Middle East Monitor / April 1, 2021
US President Joe Biden’s administration has continued the Trump-era policy not to refer to the West, Gaza Strip and East Jerusalem as “occupied territories” in its title, but added a caveat.
In its ‘2020 Country Reports on Human Rights Practices: Israel, West Bank and Gaza‘, the State Department did however state: “This section of the report covers Israel within the 1949 Armistice Agreement line as well as Golan Heights and East Jerusalem territories that Israel occupied during the June 1967 war and where it later extended its domestic law, jurisdiction, and administration.”
This comes after the former administration of President Donald Trump recognised Israel’s sovereignty over the Syrian Golan Heights and occupied East Jerusalem.

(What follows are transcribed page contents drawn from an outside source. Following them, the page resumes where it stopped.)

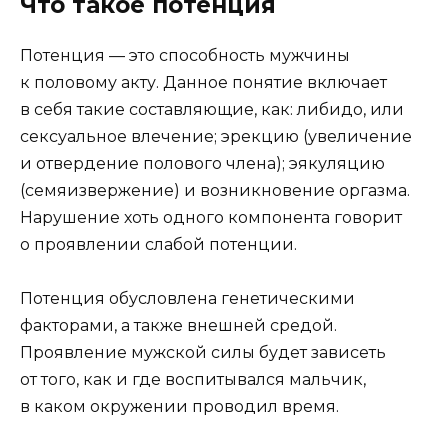
Что такое потенция
Потенция — это способность мужчины
к половому акту. Данное понятие включает
в себя такие составляющие, как: либидо, или
сексуальное влечение; эрекцию (увеличение
и отвердение полового члена); эякуляцию
(семяизвержение) и возникновение оргазма.
Нарушение хоть одного компонента говорит
о проявлении слабой потенции.
Потенция обусловлена генетическими
факторами, а также внешней средой.
Проявление мужской силы будет зависеть
от того, как и где воспитывался мальчик,
в каком окружении проводил время.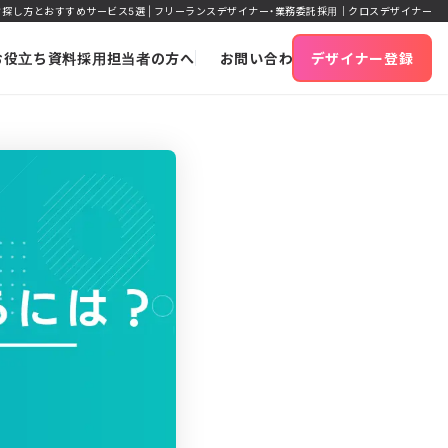
探し方とおすすめサービス5選 | フリーランスデザイナー・業務委託採用｜クロスデザイナー
お役立ち資料
採用担当者の方へ
お問い合わせ
デザイナー登録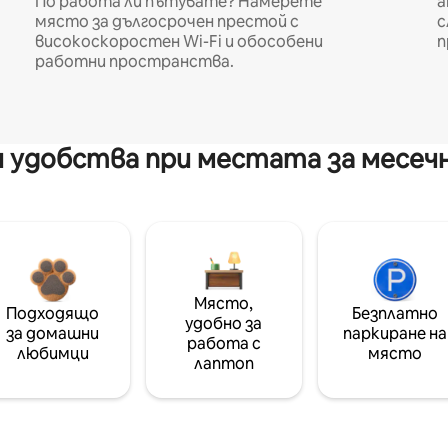
По работа ли пътувате? Намерете
а
място за дългосрочен престой с
с
високоскоростен Wi-Fi и обособени
п
работни пространства.
 удобства при местата за месеч
Място,
Подходящо
Безплатно
удобно за
за домашни
паркиране на
работа с
любимци
място
лаптоп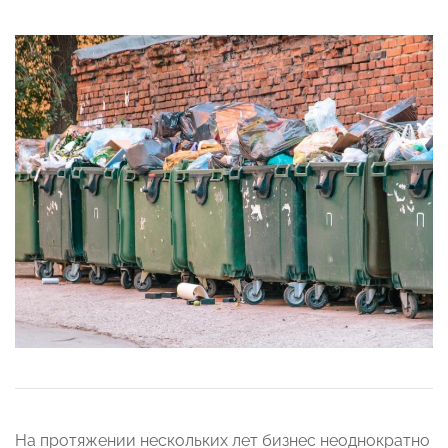
На протяжении нескольких лет бизнес неоднократно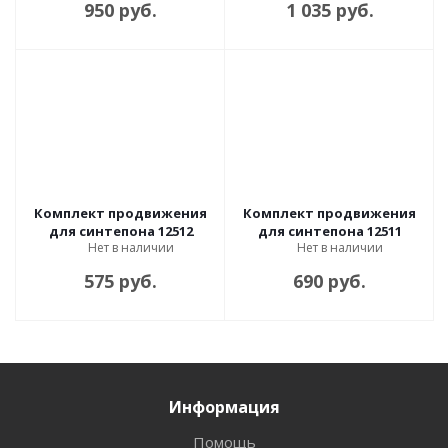
950 руб.
1 035 руб.
Комплект продвижения
Комплект продвижения
для синтепона 12512
для синтепона 12511
Нет в наличии
Нет в наличии
575 руб.
690 руб.
Информация
Помощь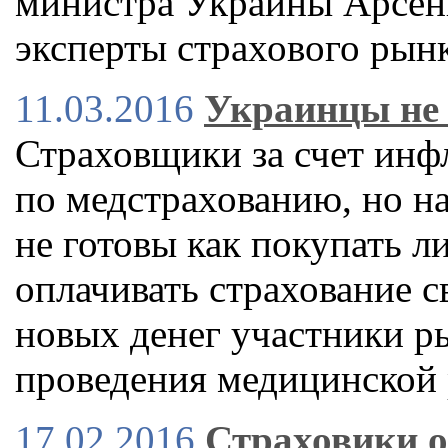
министра Украины Арсен
эксперты страхового рын
11.03.2016
Украинцы не 
Страховщики за счет инф
по медстрахованию, но на
не готовы как покупать л
оплачивать страхование с
новых денег участники р
проведения медицинской
17.02.2016
Страховики о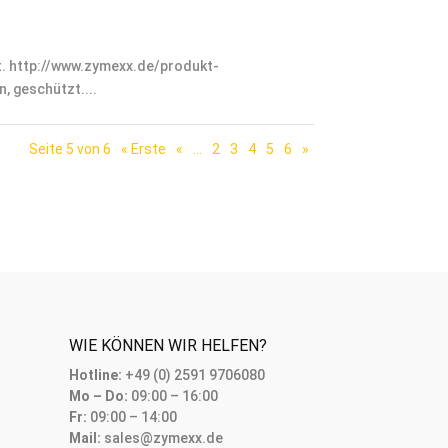
tt. http://www.zymexx.de/produkt-
, geschützt....
Seite 5 von 6
« Erste
«
...
2
3
4
5
6
»
WIE KÖNNEN WIR HELFEN?
Hotline:
+49 (0) 2591 9706080
Mo – Do:
09:00 – 16:00
Fr:
09:00 – 14:00
Mail:
sales@zymexx.de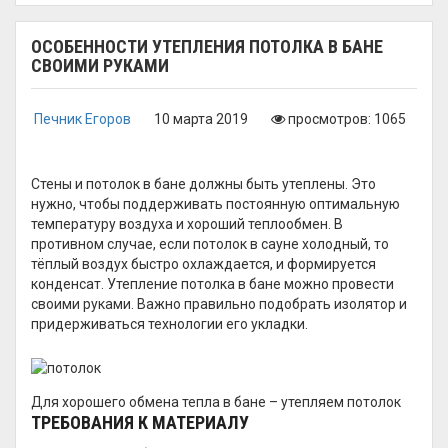
ОСОБЕННОСТИ УТЕПЛЕНИЯ ПОТОЛКА В БАНЕ
СВОИМИ РУКАМИ
Печник Егоров
10 марта 2019
просмотров: 1065
Стены и потолок в бане должны быть утеплены. Это
нужно, чтобы поддерживать постоянную оптимальную
температуру воздуха и хороший теплообмен. В
противном случае, если потолок в сауне холодный, то
тёплый воздух быстро охлаждается, и формируется
конденсат. Утепление потолка в бане можно провести
своими руками. Важно правильно подобрать изолятор и
придерживаться технологии его укладки.
Для хорошего обмена тепла в бане – утепляем потолок
ТРЕБОВАНИЯ К МАТЕРИАЛУ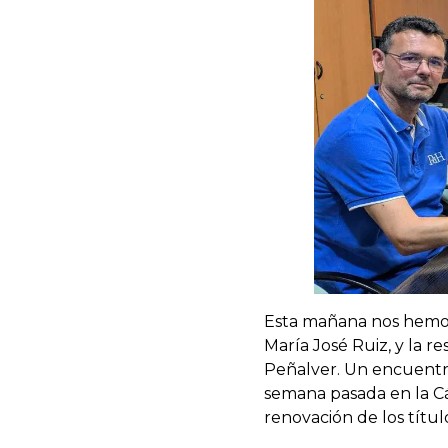
Esta mañana nos hemos
María José Ruiz, y la r
Peñalver. Un encuentr
semana pasada en la Cá
renovación de los títul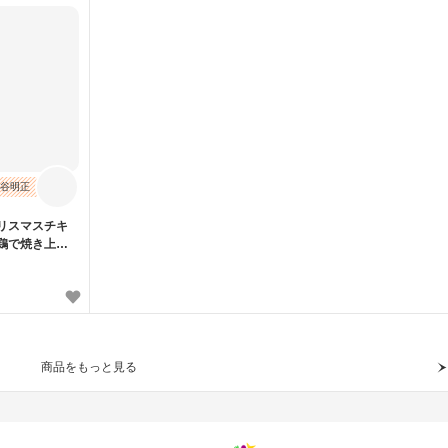
谷明正
リスマスチキ
鶏で焼き上げ
商品をもっと見る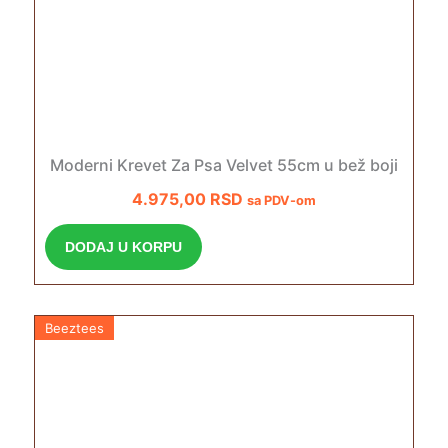
Moderni Krevet Za Psa Velvet 55cm u bež boji
4.975,00
RSD
sa PDV-om
DODAJ U KORPU
Beeztees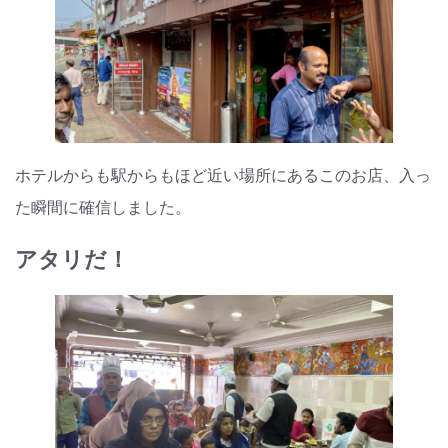
ホテルからも駅からもほど近い場所にあるこのお店、入っ
た瞬間に確信しました。
アタリだ！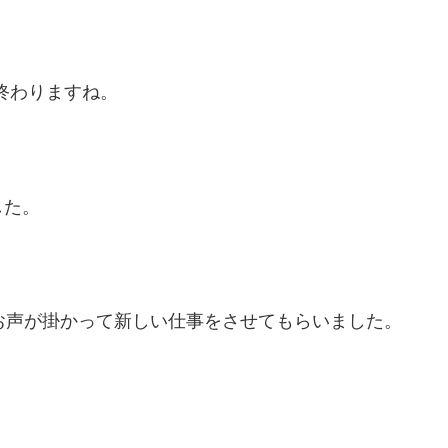
が終わりますね。
した。
お声が掛かって新しい仕事をさせてもらいました。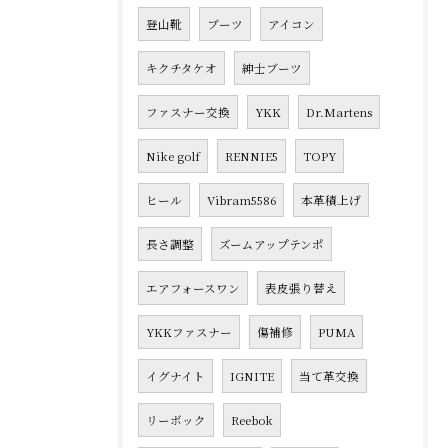
登山靴
ブーツ
アイコン
キクチタケオ
紳士ブーツ
ファスナー交換
YKK
Dr.Martens
Nike golf
RENNIE5
TOPY
ヒール
Vibram5586
本革積上げ
長さ調整
ズームアップテンポ
エアフォースワン
表皮張り替え
YKKファスナー
傷補修
PUMA
イグナイト
IGNITE
当て革交換
リーボック
Reebok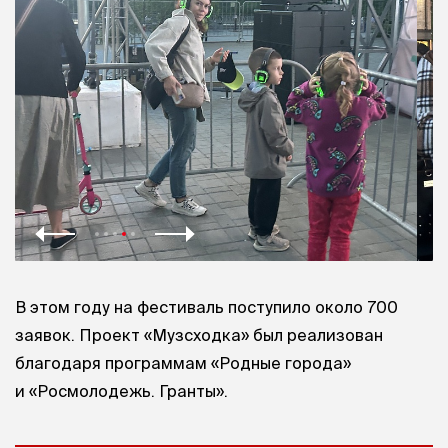
В этом году на фестиваль поступило около 700
заявок. Проект «Музсходка» был реализован
благодаря программам «Родные города»
и «Росмолодежь. Гранты».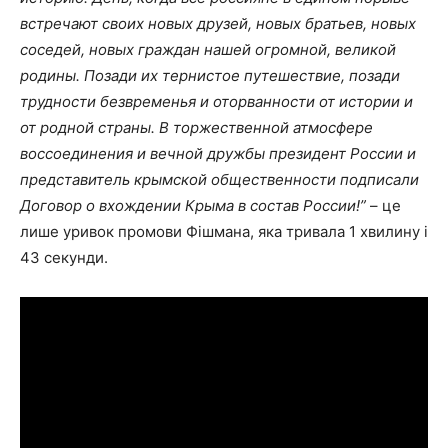
встречают своих новых друзей, новых братьев, новых
соседей, новых граждан нашей огромной, великой
родины. Позади их тернистое путешествие, позади
трудности безвременья и оторванности от истории и
от родной страны. В торжественной атмосфере
воссоединения и вечной дружбы президент России и
представитель крымской общественности подписали
Договор о вхождении Крыма в состав России!”
– це
лише уривок промови Фішмана, яка тривала 1 хвилину і
43 секунди.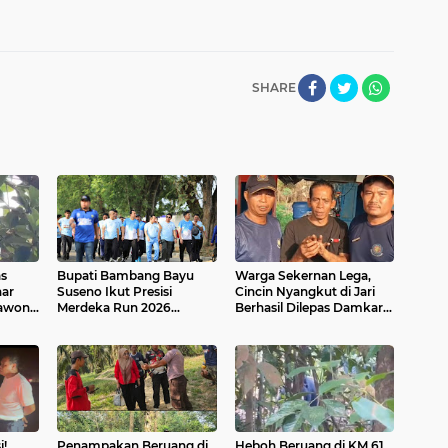
SHARE
as
Bupati Bambang Bayu
Warga Sekernan Lega,
ar
Suseno Ikut Presisi
Cincin Nyangkut di Jari
awon
Merdeka Run 2026
Berhasil Dilepas Damkar
ga
Bersama Gubernur Al
MuaroJambi
Haris dan 8.750 Peserta
i!
Penampakan Beruang di
Heboh Beruang di KM 61,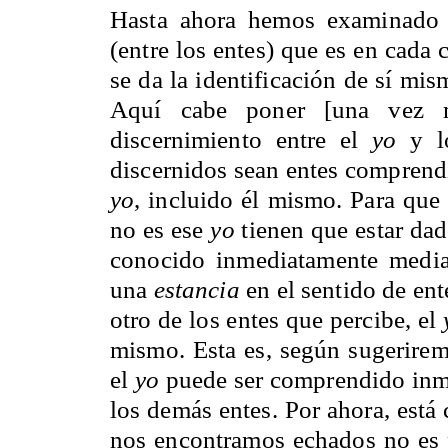
Hasta ahora hemos examinado 
(entre los entes) que es en cad
se da la identificación de sí mi
Aquí cabe poner [una vez m
discernimiento entre el
yo
y lo
discernidos sean entes comprend
yo
, incluido él mismo. Para que 
no es ese
yo
tienen que estar da
conocido inmediatamente median
una
estancia
en el sentido de en
otro de los entes que percibe, el
mismo. Esta es, según sugerirem
el
yo
puede ser comprendido inme
los demás entes. Por ahora, está
nos encontramos echados no es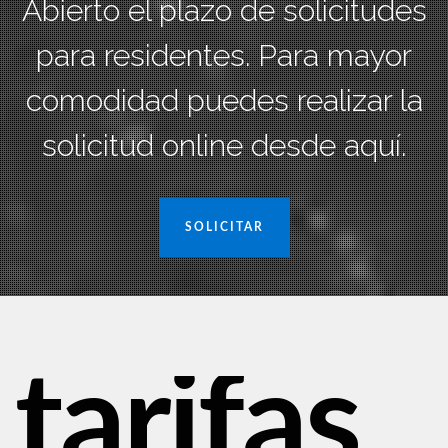
Abierto el plazo de solicitudes
para residentes. Para mayor
comodidad puedes realizar la
solicitud online desde aquí.
SOLICITAR
tarifas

Biden’s administration clarified this saying: “Language in this report is not meant to convey a position on any final status issues to be negotiated between the parties to the conflict, including the specific boundaries of Israeli sovereignty in Jerusalem, or the borders between Israel and any future Palestinian state.”
Acting Assistant Secretary of the State Department’s Bureau of Democracy, Human Right, and Labour, Lisa Peterson, told journalists that labelling the chapter by its geographic areas rather than the more general “Occupied Territories” was more beneficial for readers.
However, Palestinian Ambassador to the UK Husam Zomlot told The Times of Israel: “Good that we are back on the same page regarding the status of occupied territory. The real question is: What is the Biden administration going to do about it? It’s too late for talk, we need action to hold Israel accountable and to end the occupation.”